Percepção da fertilidade: Parte 3 – O ciclo menstrual

Ciclo menstrual

Este post é a parte 3 da série Percepção da Fertilidade; se você não viu ainda, aqui está a parte 1, que explica o que é a percepção da fertilidade (e porque ela é MUITO interessante)!

Também recomendo ver toda a série “Lá embaixo”, que descreve o sistema sexual e reprodutor feminino. Fica a dica!

Neste post vamos ver o ciclo menstrual em detalhes. Entre muitas outras coisas interessantes, vamos ver que o ciclo não precisa ter 28 dias pra ser regular, que a ovulação não necessariamente acontece no dia 14 do ciclo, e que é possível prever — e acertar — a data da próxima menstruação. 😉

Alguns esclarecimentos importantes antes de começar:

  • O ciclo menstrual sofre mudanças ao longo da vida e em certas situações: primeiros anos após o início da menstruação, primeiras semanas/meses após parar de usar contraceptivo hormonal, síndrome de ovário policístico, pós-parto, amamentação, pré-menopausa e menopausa. É possível usar o método sintotermal nesses casos, sim, mas veremos isso outro dia!
  • Essa descrição abaixo é do ciclo menstrual natural, quando a mulher não usa nenhum tipo de contraceptivo hormonal (como pílula, adesivo, injeção, anel, DIU — dispositivo intrauterino — hormonal).

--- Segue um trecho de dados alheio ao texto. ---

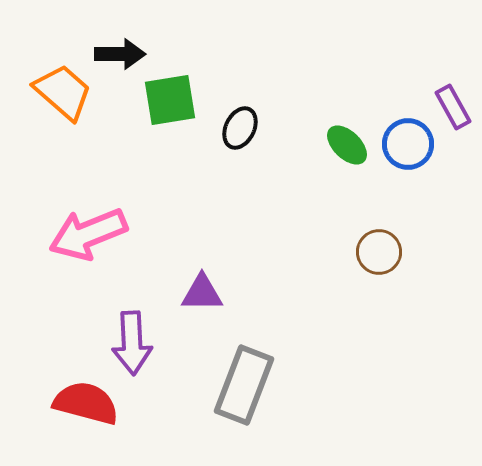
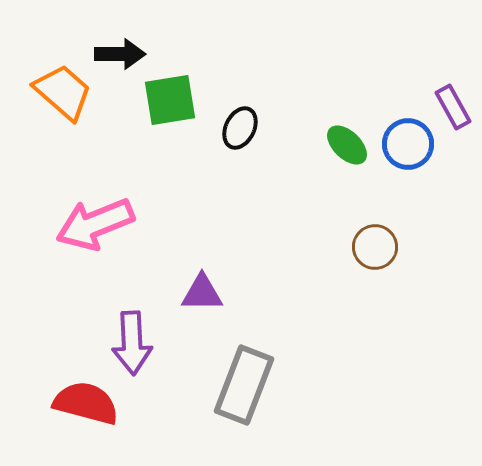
pink arrow: moved 7 px right, 10 px up
brown circle: moved 4 px left, 5 px up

“Senta que lá vem história!”

 

O ciclo menstrual

Menstruação

 


Menstruação é o sangramento que ocorre cerca de 14 dias após a ovulação do ciclo anterior. Esse sangramento é provocado pelo do desprendimento da camada mais interna do útero, o endométrio, que se desenvolveu no ciclo anterior.


Repito: menstruação está relacionada à ovulação do ciclo anterior! Logo mais veremos por que isso é importante.

O primeiro dia de menstruação com fluxo de sangue vermelho é considerado o primeiro dia do ciclo menstrual.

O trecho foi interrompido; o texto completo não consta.